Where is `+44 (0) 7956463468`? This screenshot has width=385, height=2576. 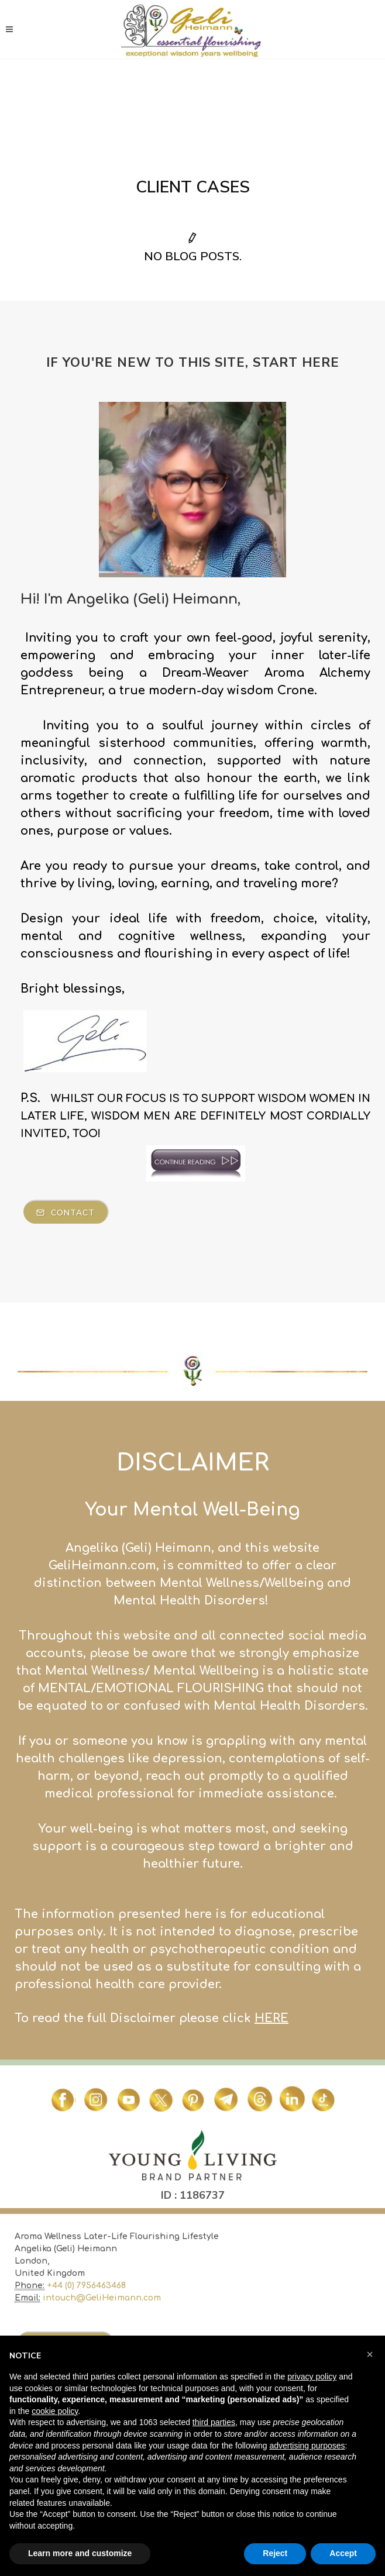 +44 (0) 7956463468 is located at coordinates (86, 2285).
==
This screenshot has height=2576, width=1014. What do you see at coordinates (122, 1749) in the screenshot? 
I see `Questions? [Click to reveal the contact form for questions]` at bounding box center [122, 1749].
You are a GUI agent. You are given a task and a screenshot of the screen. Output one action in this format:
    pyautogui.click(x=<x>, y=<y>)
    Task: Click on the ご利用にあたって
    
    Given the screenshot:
==
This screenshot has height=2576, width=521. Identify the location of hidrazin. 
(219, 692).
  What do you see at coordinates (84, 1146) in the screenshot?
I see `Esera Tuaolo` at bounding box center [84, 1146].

▸ **Required work**
Both the line containing "This screenshot has height=2576, width=1014." and the line containing "You are a GUI" belong in the answer. Print them and every line above that falls between them exactly, and no others.

▸ **Completed task**
This screenshot has height=2576, width=1014. What do you see at coordinates (122, 1749) in the screenshot? 
I see `Questions? [Click to reveal the contact form for questions]` at bounding box center [122, 1749].
You are a GUI agent. You are given a task and a screenshot of the screen. Output one action in this format:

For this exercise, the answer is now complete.